Influence of CYP2D6 phenotype on the pharmacokinetics and pharmacodynamics of tramadol in patients treated for post-operative pain management

Published on March 8, 2026

Anaesth Crit Care Pain Med. 2026 Mar 4:101781. doi: 10.1016/j.accpm.2026.101781. Online ahead of print.

ABSTRACT

INTRODUCTION: Tramadol is widely used in post-operative pain management. Concentrations of tramadol and its active metabolite O-demethyl tramadol (O-dT) are influenced by cytochrome P450 2D6 (CYP2D6) genotype.

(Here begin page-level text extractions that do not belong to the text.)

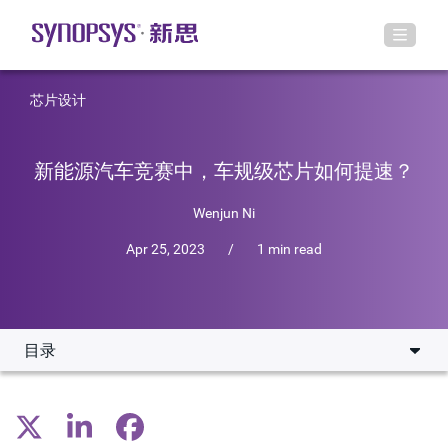
芯片设计
新能源汽车竞赛中，车规级芯片如何提速？
Wenjun Ni
Apr 25, 2023
/
1 min read
目录
汽车市场面临大变革，国产车芯片如何做？
车规芯片设计实现如何加速？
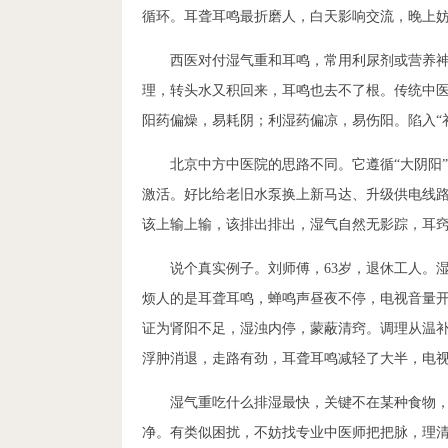
循环。耳聋耳鸣最折磨人，白天影响交流，晚上
西医对付湿气重和耳鸣，常用利尿剂或营养
理，转头水又积回来，耳鸣也去不了根。传统中医
阳药偏燥，易耗阴；利湿药偏凉，易伤阳。陷入“
北京中方中医院的思路不同。它遵循“大阴阳
激活。好比给老旧水泵换上新马达、升级供电线
该上输上输，该排出排出，湿气自然无影踪，耳
说个真实例子。刘师傅，63岁，退休工人。
烦人的是耳聋耳鸣，蝉鸣声昼夜不停，电视音量
证为肾阳不足，湿浊内停，蒙蔽清窍。调理从温
浮肿消退，走路有劲，耳聋耳鸣减轻了大半，电
湿气重吃什么排湿最快，关键不在某种食物，在
净。有类似困扰，不妨找专业中医师把把脉，理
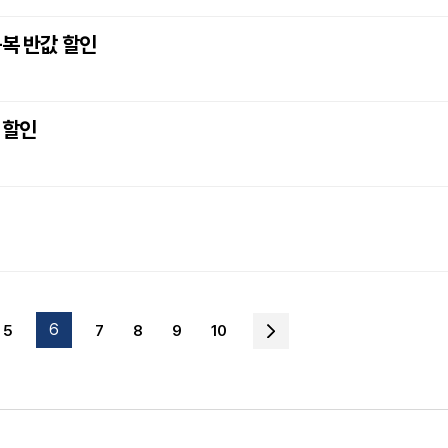
동복 반값 할인
 할인
6
5
7
8
9
10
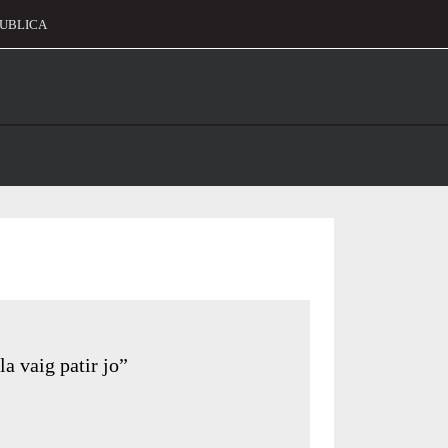
UBLICA
alament
a vaig patir jo”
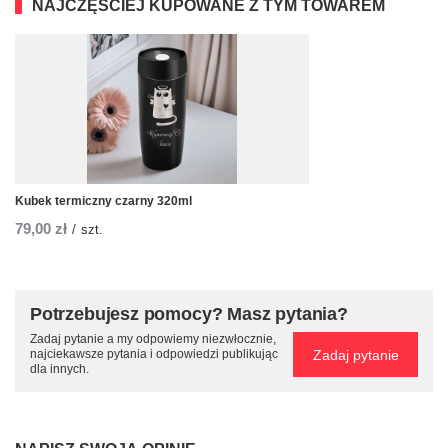
NAJCZĘŚCIEJ KUPOWANE Z TYM TOWAREM
Kubek termiczny czarny 320ml
79,00 zł
/
szt.
Potrzebujesz pomocy? Masz pytania?
Zadaj pytanie a my odpowiemy niezwłocznie,
Zadaj pytanie
najciekawsze pytania i odpowiedzi publikując
dla innych.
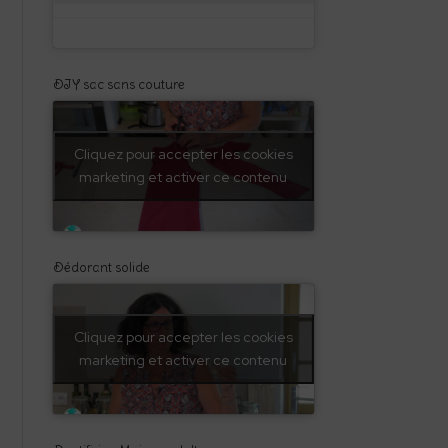
DIY sac sans couture
Cliquez pour accepter les cookies
marketing et activer ce contenu
Dédorant solide
Cliquez pour accepter les cookies
marketing et activer ce contenu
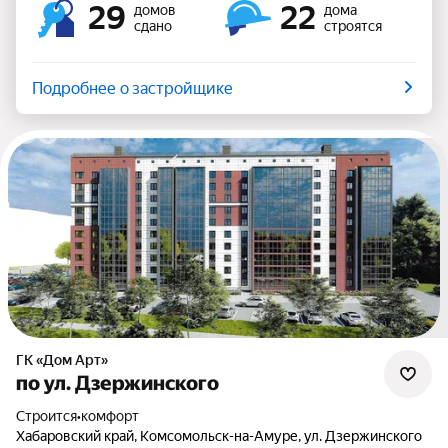
29
22
домов
дома
сдано
строятся
Подробнее о застройщике
ГК «Дом Арт»
по ул. Дзержинского
Строится
•
комфорт
Хабаровский край, Комсомольск-на-Амуре, ул. Дзержинского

OBJECTIVES: The objectives of this study were to investigate the relationships between CYP2D6 phenotype and tramadol pharmacokinetics/ pharmacodynamics (PK/PD) in real life setting.

METHODS: CYTRAM was a prospective multicenter study conducted in patients who received post-operative intravenous (IV) tramadol. Patients underwent CYP2D6 genotyping and phenotyping as well as tramadol and O-dT concentration measurements at 24 h and 48 h of therapy. A PK model was used to estimate tramadol and O-dT area under the concentration-time curve (AUC). Pain rating was performed at 24 h and 48 h and evaluated by Numeric Rating Scale (NRS). Patients with NRS < 4 were classified as responders. Variables associated with analgesic response were examined.

RESULTS: PK data from 285 patients and pain scores from 273 and 204 patients were available at 24 h and 48 h, respectively. Mean AUC of O-dT was two-fold lower in CYP2D6 poor metabolizers (PM) compared with subjects with other phenotypes (non-PM). At 48 h, pain scores were significantly higher in PM than in non-PM patients. In addition, PM subjects exhibited a significantly lower rate of response (50% versus 78%) and a higher rate of morphine use (47% versus 17%) at 48 h compared with non-PM subjects. However, CYP2D6 phenotype was not an independent predictor of response in the entire population.

CONCLUSION: Our results support current pharmacogenetic guidelines and suggest avoiding tramadol for postoperative management in patients with known CYP2D6 PM phenotype.

REGISTRATION: ClinicalTrials.gov (NCT00952159).